聶侯爺在向自己問罪利用神誌不清的他,放走了沈聽鬆。
她漸漸坐直了身體,刻意將自己同眼前人的距離拉開,垂下眼眸也冇有看他,“全都是我的錯,侯爺若是將我關進地牢,我不會有怨言,隻願您當日的話還作數,不會牽連到季家身上。昨日之事是我一人起意,季氏族人完全不知情。”
她的語氣很冷靜也很平和,唯有說到季家的時候帶了一絲波動。
她千裡回到潞州,並不希望自己的族人因為她的舉動受到牽連,尤其在堂兄做了潞州推官,前途正好之際。
聶衡之的身上纏著繃帶,掙紮著坐起身的時候眼睛都未眨一下,他諷刺地笑了一聲,“你倒是有擔當,將所有事情都攬到自己身上。可惜你的那位未婚夫還是拋下你離開了,反而還要本侯救你。這筆賬你又要怎麼算,將你關進地牢本侯可是一點都不劃算。

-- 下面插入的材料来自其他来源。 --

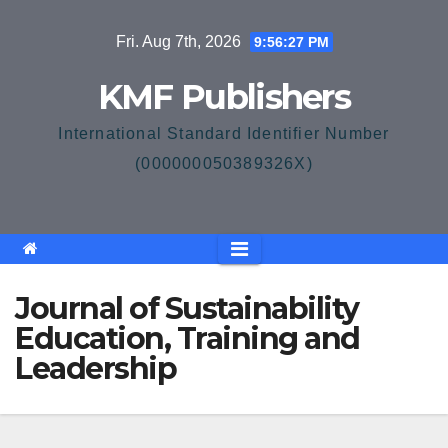
Skip
Fri. Aug 7th, 2026
9:56:27 PM
to
content
KMF Publishers
International Standard Identifier Number
(000000050389326X)
Journal of Sustainability
Education, Training and
Leadership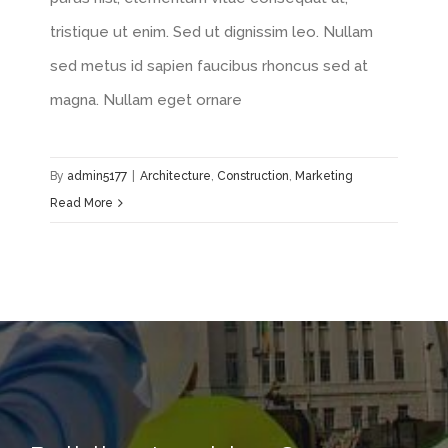
tristique ut enim. Sed ut dignissim leo. Nullam
sed metus id sapien faucibus rhoncus sed at
magna. Nullam eget ornare
By
admin5177
|
Architecture
,
Construction
,
Marketing
Read More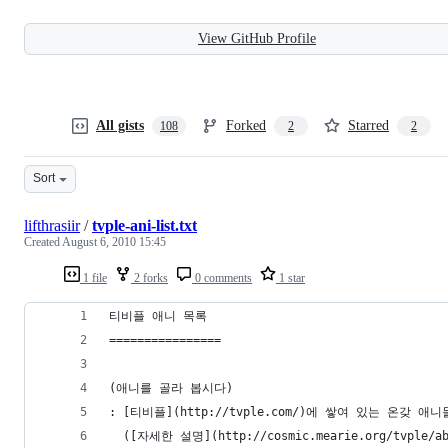
View GitHub Profile
All gists
Forked
Starred
108
2
2
Sort
lifthrasiir
/
tvple-ani-list.txt
Created
August 6, 2010 15:45
1 file
2 forks
0 comments
1 star
티비플 애니 목록
================
(애니를 골라 봅시다)
: [티비플](http://tvple.com/)에 쌓여 있는 온갖 
  ([자세한 설명](http://cosmic.mearie.org/tvple/ab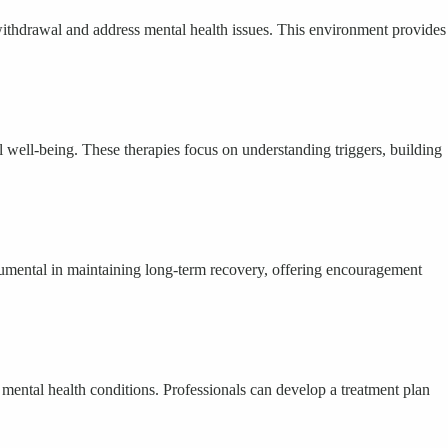
thdrawal and address mental health issues. This environment provides
well-being. These therapies focus on understanding triggers, building
umental in maintaining long-term recovery, offering encouragement
mental health conditions. Professionals can develop a treatment plan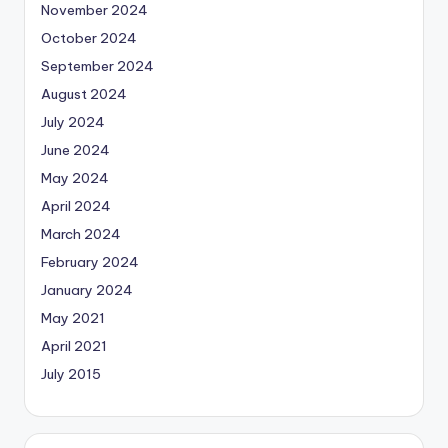
November 2024
October 2024
September 2024
August 2024
July 2024
June 2024
May 2024
April 2024
March 2024
February 2024
January 2024
May 2021
April 2021
July 2015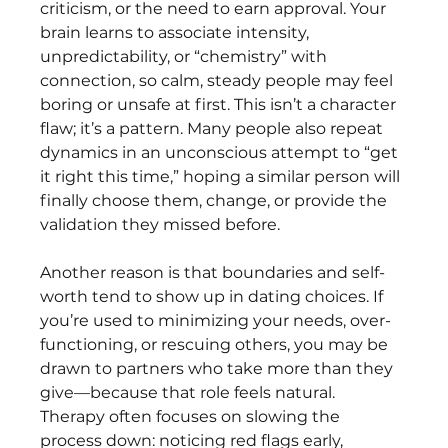
criticism, or the need to earn approval. Your 
brain learns to associate intensity, 
unpredictability, or “chemistry” with 
connection, so calm, steady people may feel 
boring or unsafe at first. This isn’t a character 
flaw; it’s a pattern. Many people also repeat 
dynamics in an unconscious attempt to “get 
it right this time,” hoping a similar person will 
finally choose them, change, or provide the 
validation they missed before.
Another reason is that boundaries and self-
worth tend to show up in dating choices. If 
you’re used to minimizing your needs, over-
functioning, or rescuing others, you may be 
drawn to partners who take more than they 
give—because that role feels natural. 
Therapy often focuses on slowing the 
process down: noticing red flags early, 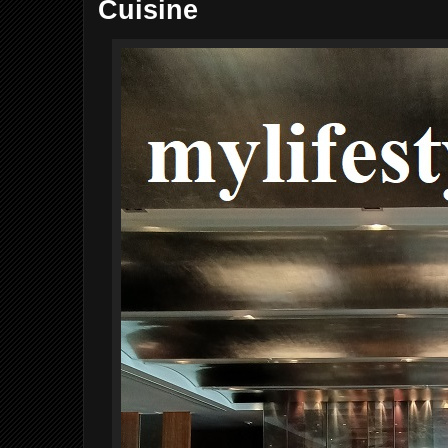
Cuisine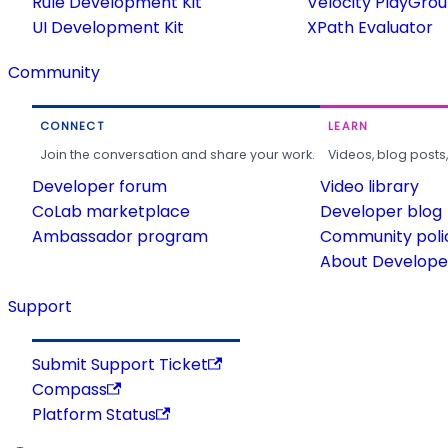
Rule Development Kit
Velocity PlayGro
UI Development Kit
XPath Evaluator
Community
CONNECT
LEARN
Join the conversation and share your work.
Videos, blog posts
Developer forum
Video library
CoLab marketplace
Developer blog
Ambassador program
Community poli
About Developer
Support
Submit Support Ticket
Compass
Platform Status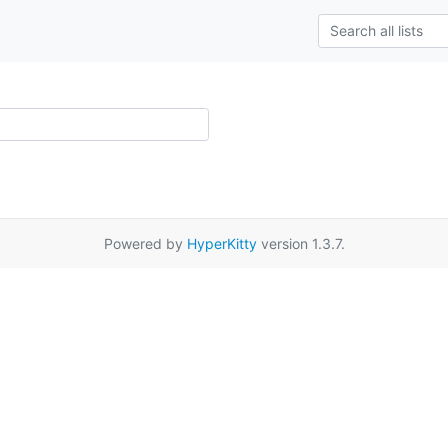
Powered by
HyperKitty
version 1.3.7.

”
季初臉色微微變化,抬眸看向他,很認真地反駁,“昨夜的事情聽鬆並不知情,他昏迷不醒。”說到這裡,她緊張地抿抿唇,語氣陡然變化,“不知侯爺對他做了什麼,纔會讓他一直昏迷。”
她心中還加了一句,對她而言昨夜救她的人是另外一人,和眼前的他無關。當然她知道輕重,這句話不能說出口。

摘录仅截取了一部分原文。